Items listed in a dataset
####################

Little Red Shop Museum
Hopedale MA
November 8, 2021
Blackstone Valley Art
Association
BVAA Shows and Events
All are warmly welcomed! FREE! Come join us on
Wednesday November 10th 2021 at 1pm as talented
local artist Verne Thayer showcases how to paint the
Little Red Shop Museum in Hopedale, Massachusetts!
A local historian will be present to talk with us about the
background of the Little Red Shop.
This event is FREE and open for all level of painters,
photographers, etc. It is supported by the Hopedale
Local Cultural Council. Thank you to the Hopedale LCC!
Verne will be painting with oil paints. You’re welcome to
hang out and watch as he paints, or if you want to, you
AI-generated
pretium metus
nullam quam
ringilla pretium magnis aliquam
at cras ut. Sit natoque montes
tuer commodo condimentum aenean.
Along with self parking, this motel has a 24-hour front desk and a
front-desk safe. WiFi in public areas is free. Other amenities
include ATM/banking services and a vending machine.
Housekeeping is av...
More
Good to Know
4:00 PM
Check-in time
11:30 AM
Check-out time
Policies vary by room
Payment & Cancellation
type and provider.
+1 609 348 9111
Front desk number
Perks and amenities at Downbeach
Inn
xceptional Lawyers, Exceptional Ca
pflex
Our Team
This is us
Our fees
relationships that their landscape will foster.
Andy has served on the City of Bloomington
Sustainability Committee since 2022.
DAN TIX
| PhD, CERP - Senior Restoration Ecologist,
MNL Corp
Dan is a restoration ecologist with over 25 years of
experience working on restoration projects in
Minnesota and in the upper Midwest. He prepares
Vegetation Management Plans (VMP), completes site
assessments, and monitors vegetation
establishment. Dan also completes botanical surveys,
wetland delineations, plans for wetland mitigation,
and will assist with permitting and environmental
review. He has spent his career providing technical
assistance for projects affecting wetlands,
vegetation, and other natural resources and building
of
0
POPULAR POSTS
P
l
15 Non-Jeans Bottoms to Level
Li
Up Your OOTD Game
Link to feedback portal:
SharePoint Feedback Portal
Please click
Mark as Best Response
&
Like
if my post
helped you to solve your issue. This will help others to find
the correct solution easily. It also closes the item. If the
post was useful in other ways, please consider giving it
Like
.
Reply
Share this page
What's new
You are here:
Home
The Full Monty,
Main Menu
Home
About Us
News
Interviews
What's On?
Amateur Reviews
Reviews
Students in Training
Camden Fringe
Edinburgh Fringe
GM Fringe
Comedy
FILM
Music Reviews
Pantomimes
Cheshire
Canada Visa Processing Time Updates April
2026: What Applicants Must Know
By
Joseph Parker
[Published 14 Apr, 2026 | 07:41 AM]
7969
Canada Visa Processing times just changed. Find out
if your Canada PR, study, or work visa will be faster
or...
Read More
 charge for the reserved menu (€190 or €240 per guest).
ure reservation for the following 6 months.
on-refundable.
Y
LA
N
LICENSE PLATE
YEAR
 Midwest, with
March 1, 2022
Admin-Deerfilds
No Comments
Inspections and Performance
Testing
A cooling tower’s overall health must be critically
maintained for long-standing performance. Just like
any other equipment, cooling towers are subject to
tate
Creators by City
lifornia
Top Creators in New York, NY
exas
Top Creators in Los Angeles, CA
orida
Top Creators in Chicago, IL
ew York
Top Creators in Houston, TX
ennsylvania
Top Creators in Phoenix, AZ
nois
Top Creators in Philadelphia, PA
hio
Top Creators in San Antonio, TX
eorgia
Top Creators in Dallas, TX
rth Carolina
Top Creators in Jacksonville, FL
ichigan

####################

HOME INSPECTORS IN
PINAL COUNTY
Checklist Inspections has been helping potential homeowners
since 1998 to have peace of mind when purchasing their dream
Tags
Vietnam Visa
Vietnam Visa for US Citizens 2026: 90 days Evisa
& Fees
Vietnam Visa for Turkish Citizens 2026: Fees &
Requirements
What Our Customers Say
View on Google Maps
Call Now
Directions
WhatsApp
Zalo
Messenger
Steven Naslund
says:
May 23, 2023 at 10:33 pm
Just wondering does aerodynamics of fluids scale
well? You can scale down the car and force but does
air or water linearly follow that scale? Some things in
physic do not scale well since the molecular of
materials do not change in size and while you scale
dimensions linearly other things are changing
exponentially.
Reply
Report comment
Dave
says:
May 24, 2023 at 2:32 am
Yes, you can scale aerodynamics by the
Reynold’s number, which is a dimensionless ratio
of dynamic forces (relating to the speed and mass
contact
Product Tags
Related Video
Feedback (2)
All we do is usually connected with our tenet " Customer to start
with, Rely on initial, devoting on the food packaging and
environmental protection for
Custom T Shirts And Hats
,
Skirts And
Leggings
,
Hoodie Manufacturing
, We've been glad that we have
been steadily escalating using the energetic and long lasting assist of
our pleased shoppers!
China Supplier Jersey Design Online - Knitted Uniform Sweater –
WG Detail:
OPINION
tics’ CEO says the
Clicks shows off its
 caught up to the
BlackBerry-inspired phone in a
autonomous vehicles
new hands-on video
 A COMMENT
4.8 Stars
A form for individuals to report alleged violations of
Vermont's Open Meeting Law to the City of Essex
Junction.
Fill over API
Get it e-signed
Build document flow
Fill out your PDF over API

####################

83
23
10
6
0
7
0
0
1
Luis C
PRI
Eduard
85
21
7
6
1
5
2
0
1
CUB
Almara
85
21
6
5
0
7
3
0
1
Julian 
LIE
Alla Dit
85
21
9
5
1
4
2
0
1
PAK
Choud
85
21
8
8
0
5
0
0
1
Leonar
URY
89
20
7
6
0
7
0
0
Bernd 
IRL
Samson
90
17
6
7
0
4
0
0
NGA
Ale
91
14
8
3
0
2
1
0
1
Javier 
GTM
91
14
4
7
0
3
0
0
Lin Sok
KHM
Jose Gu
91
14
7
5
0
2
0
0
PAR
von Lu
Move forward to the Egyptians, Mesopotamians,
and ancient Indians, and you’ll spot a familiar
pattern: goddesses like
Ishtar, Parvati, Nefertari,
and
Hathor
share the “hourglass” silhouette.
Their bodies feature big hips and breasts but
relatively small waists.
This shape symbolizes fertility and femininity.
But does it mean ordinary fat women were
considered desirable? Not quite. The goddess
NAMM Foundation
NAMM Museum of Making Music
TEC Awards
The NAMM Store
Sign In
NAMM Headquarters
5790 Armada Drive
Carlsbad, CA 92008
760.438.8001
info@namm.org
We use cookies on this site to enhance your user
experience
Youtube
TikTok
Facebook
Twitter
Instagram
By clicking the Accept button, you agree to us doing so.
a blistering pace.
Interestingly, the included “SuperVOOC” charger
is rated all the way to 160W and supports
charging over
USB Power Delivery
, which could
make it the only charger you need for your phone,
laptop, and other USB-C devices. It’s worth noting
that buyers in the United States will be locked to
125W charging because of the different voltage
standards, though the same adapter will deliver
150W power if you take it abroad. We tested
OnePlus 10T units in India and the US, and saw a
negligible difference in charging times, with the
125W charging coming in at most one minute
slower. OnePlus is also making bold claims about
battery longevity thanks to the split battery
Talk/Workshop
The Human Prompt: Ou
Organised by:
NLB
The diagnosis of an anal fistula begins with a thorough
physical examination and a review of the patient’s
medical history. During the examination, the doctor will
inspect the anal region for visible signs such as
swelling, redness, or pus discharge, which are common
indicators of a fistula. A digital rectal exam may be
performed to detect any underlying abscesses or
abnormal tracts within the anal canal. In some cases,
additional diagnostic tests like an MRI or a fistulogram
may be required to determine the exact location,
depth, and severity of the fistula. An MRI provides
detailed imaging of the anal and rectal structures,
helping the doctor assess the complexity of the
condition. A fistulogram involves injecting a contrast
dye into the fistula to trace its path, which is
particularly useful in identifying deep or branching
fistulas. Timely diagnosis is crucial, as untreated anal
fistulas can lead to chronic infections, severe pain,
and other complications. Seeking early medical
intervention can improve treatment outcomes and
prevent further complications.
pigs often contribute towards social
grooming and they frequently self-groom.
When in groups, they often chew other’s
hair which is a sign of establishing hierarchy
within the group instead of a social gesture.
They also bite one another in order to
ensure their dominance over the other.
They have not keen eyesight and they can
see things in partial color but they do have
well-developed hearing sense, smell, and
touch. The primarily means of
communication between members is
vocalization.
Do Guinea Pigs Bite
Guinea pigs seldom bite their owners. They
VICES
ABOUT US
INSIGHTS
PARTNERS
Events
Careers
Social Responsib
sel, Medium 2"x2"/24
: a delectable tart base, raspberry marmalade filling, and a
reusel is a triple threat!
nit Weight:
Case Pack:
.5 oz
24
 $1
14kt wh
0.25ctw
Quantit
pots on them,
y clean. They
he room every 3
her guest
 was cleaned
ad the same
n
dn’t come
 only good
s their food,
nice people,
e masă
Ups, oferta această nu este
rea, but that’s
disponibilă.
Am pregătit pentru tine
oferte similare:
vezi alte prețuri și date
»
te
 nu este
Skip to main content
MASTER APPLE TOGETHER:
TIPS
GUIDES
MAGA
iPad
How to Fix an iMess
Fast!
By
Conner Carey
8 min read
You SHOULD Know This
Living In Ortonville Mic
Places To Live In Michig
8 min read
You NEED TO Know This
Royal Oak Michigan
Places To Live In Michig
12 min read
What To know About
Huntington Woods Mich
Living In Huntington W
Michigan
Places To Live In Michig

####################

For each line above that includes "Reviews", make a copy.

Amateur Reviews
Reviews
Music Reviews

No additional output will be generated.